■ **Work order**
Set the entries down once more, exactly as they are worded.

Recorded data

● ● ●

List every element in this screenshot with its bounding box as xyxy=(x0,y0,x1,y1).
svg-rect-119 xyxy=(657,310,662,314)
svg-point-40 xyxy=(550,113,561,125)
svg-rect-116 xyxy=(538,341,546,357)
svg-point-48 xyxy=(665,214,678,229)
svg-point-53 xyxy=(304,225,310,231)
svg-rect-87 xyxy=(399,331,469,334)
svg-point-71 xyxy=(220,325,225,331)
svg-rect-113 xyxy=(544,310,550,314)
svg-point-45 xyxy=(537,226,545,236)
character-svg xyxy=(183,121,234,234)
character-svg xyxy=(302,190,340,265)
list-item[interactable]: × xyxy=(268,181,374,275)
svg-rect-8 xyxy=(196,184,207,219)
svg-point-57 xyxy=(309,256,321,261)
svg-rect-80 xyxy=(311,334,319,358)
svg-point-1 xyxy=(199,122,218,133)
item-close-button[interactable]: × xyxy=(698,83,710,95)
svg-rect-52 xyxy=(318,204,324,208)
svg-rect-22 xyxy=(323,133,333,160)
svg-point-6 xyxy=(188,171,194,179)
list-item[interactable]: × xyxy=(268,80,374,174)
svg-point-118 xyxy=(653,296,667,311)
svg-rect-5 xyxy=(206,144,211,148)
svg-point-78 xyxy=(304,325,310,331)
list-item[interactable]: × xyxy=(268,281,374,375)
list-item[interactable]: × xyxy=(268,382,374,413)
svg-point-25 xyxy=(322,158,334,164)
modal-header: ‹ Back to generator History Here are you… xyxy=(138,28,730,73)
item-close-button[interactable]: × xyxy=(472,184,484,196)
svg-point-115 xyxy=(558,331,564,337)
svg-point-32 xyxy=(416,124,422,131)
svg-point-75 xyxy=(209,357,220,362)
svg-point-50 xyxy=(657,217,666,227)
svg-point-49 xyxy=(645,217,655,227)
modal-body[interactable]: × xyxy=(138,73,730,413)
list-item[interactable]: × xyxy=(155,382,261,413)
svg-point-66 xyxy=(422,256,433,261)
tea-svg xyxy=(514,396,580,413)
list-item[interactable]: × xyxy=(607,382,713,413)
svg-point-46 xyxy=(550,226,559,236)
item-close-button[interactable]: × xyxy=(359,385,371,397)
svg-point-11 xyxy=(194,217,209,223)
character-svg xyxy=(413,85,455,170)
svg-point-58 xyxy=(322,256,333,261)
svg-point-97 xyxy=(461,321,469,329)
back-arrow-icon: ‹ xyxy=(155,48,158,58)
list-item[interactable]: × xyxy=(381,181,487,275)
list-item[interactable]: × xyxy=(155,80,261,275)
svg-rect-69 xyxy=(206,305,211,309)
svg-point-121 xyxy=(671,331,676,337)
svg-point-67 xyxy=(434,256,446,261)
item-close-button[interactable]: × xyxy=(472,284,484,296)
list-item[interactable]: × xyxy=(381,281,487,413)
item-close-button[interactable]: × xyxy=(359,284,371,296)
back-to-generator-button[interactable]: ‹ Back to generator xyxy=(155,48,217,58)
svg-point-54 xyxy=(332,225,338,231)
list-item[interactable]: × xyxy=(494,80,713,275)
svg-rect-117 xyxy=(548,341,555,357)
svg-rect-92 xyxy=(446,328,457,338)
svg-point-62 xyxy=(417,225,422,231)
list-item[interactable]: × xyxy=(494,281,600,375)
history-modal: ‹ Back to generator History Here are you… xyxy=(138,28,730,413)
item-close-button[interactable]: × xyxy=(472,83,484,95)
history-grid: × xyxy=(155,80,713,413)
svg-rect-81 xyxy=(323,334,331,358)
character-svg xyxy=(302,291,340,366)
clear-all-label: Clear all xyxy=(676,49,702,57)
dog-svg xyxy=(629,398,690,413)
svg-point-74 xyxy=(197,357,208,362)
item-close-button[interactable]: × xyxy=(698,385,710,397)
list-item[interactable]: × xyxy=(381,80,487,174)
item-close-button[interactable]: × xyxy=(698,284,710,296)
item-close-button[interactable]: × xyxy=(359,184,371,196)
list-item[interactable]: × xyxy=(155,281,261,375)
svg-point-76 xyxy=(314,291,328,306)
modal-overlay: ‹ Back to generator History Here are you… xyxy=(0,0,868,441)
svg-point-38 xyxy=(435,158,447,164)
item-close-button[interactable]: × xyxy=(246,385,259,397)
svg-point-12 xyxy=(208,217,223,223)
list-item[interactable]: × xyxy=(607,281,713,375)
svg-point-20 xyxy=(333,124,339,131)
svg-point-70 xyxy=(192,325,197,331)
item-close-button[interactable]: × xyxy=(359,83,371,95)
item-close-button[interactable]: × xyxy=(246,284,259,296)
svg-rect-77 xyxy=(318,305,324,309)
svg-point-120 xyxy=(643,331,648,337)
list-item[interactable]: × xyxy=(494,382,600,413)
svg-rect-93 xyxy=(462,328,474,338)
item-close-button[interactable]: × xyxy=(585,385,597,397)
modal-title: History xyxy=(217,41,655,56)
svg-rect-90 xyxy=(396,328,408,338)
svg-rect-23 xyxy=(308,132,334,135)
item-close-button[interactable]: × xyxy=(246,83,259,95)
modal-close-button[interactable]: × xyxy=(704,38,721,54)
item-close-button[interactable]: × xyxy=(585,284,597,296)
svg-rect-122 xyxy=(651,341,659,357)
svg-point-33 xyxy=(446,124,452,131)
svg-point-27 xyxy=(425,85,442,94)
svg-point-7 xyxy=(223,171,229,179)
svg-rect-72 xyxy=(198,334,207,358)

● ● ●

■ **Your solution**
List every element in this screenshot with its bounding box as xyxy=(x0,y0,x1,y1).
svg-rect-119 xyxy=(657,310,662,314)
svg-point-40 xyxy=(550,113,561,125)
svg-rect-116 xyxy=(538,341,546,357)
svg-point-48 xyxy=(665,214,678,229)
svg-point-53 xyxy=(304,225,310,231)
svg-rect-87 xyxy=(399,331,469,334)
svg-point-71 xyxy=(220,325,225,331)
svg-rect-113 xyxy=(544,310,550,314)
svg-point-45 xyxy=(537,226,545,236)
character-svg xyxy=(183,121,234,234)
character-svg xyxy=(302,190,340,265)
list-item[interactable]: × xyxy=(268,181,374,275)
svg-rect-8 xyxy=(196,184,207,219)
svg-point-57 xyxy=(309,256,321,261)
svg-rect-80 xyxy=(311,334,319,358)
svg-point-1 xyxy=(199,122,218,133)
item-close-button[interactable]: × xyxy=(698,83,710,95)
svg-rect-52 xyxy=(318,204,324,208)
svg-rect-22 xyxy=(323,133,333,160)
svg-point-6 xyxy=(188,171,194,179)
list-item[interactable]: × xyxy=(268,80,374,174)
svg-point-118 xyxy=(653,296,667,311)
svg-rect-5 xyxy=(206,144,211,148)
svg-point-78 xyxy=(304,325,310,331)
list-item[interactable]: × xyxy=(268,281,374,375)
list-item[interactable]: × xyxy=(268,382,374,413)
svg-point-25 xyxy=(322,158,334,164)
modal-header: ‹ Back to generator History Here are you… xyxy=(138,28,730,73)
item-close-button[interactable]: × xyxy=(472,184,484,196)
svg-point-115 xyxy=(558,331,564,337)
svg-point-32 xyxy=(416,124,422,131)
svg-point-75 xyxy=(209,357,220,362)
svg-point-50 xyxy=(657,217,666,227)
svg-point-49 xyxy=(645,217,655,227)
modal-body[interactable]: × xyxy=(138,73,730,413)
list-item[interactable]: × xyxy=(155,382,261,413)
svg-point-66 xyxy=(422,256,433,261)
tea-svg xyxy=(514,396,580,413)
list-item[interactable]: × xyxy=(607,382,713,413)
svg-point-46 xyxy=(550,226,559,236)
item-close-button[interactable]: × xyxy=(359,385,371,397)
svg-point-11 xyxy=(194,217,209,223)
character-svg xyxy=(413,85,455,170)
svg-point-58 xyxy=(322,256,333,261)
svg-point-97 xyxy=(461,321,469,329)
back-arrow-icon: ‹ xyxy=(155,48,158,58)
list-item[interactable]: × xyxy=(381,181,487,275)
list-item[interactable]: × xyxy=(155,80,261,275)
svg-rect-69 xyxy=(206,305,211,309)
svg-point-121 xyxy=(671,331,676,337)
svg-point-67 xyxy=(434,256,446,261)
item-close-button[interactable]: × xyxy=(472,284,484,296)
list-item[interactable]: × xyxy=(381,281,487,413)
item-close-button[interactable]: × xyxy=(359,284,371,296)
back-to-generator-button[interactable]: ‹ Back to generator xyxy=(155,48,217,58)
svg-point-54 xyxy=(332,225,338,231)
list-item[interactable]: × xyxy=(494,80,713,275)
svg-rect-117 xyxy=(548,341,555,357)
svg-rect-92 xyxy=(446,328,457,338)
svg-point-62 xyxy=(417,225,422,231)
list-item[interactable]: × xyxy=(494,281,600,375)
history-modal: ‹ Back to generator History Here are you… xyxy=(138,28,730,413)
item-close-button[interactable]: × xyxy=(472,83,484,95)
history-grid: × xyxy=(155,80,713,413)
svg-rect-81 xyxy=(323,334,331,358)
character-svg xyxy=(302,291,340,366)
clear-all-label: Clear all xyxy=(676,49,702,57)
dog-svg xyxy=(629,398,690,413)
svg-point-74 xyxy=(197,357,208,362)
item-close-button[interactable]: × xyxy=(698,385,710,397)
list-item[interactable]: × xyxy=(381,80,487,174)
item-close-button[interactable]: × xyxy=(698,284,710,296)
item-close-button[interactable]: × xyxy=(359,184,371,196)
list-item[interactable]: × xyxy=(155,281,261,375)
svg-point-76 xyxy=(314,291,328,306)
modal-overlay: ‹ Back to generator History Here are you… xyxy=(0,0,868,441)
svg-point-38 xyxy=(435,158,447,164)
item-close-button[interactable]: × xyxy=(246,385,259,397)
svg-point-12 xyxy=(208,217,223,223)
list-item[interactable]: × xyxy=(607,281,713,375)
svg-point-20 xyxy=(333,124,339,131)
svg-point-70 xyxy=(192,325,197,331)
item-close-button[interactable]: × xyxy=(359,83,371,95)
item-close-button[interactable]: × xyxy=(246,284,259,296)
svg-rect-77 xyxy=(318,305,324,309)
svg-point-120 xyxy=(643,331,648,337)
list-item[interactable]: × xyxy=(494,382,600,413)
svg-rect-93 xyxy=(462,328,474,338)
item-close-button[interactable]: × xyxy=(585,385,597,397)
modal-title: History xyxy=(217,41,655,56)
svg-rect-90 xyxy=(396,328,408,338)
svg-rect-23 xyxy=(308,132,334,135)
item-close-button[interactable]: × xyxy=(246,83,259,95)
modal-close-button[interactable]: × xyxy=(704,38,721,54)
item-close-button[interactable]: × xyxy=(585,284,597,296)
svg-rect-122 xyxy=(651,341,659,357)
svg-point-33 xyxy=(446,124,452,131)
svg-point-27 xyxy=(425,85,442,94)
svg-point-7 xyxy=(223,171,229,179)
svg-rect-72 xyxy=(198,334,207,358)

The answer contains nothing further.